Bug #981

CPU acceleration auto-detection fails with (some?) gcc <=v4.4

Added by Szilárd Páll over 8 years ago. Updated about 8 years ago.

build system
Target version:
Affected version - extra info:
Affected version:


CPU acceleration auto-detection doesn't work with (some?) gcc v4.4 and earlier, the GMX_ACCELERATION value defaults to "None".

Reproduced both on Linux and Mac OS Lion (with gcc obtained through MacPorts).

See the CMake outputs of configs on the build server (SSE2 support) failing: while this one worked:

Note that gcc 4.3 on another machine also fails, so the above pattern is just a coincidence.

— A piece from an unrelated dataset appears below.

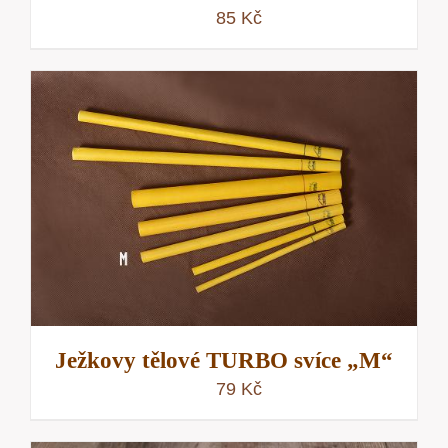
85
Kč
Ježkovy tělové TURBO svíce „M“
79
Kč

#1 Updated by Erik Lindahl over 8 years ago


I think I already might have solved this; the previous inline ASM construct I had was VERY sensitive to compilers ignoring the volatile keyword when I was moving around the EBX register, and it might even be due to link-time optimization (which could explain why it isn't explained by he compiler alone).

However, apart from having a slightly smarter construct I also realized the EBX magic is only necessary when compiling PIC code in 32-bit mode. By adding ifdefs checking for this I no longer need to save/restore EBX on 99.9% of the platforms in practical use - there will be a patch later today.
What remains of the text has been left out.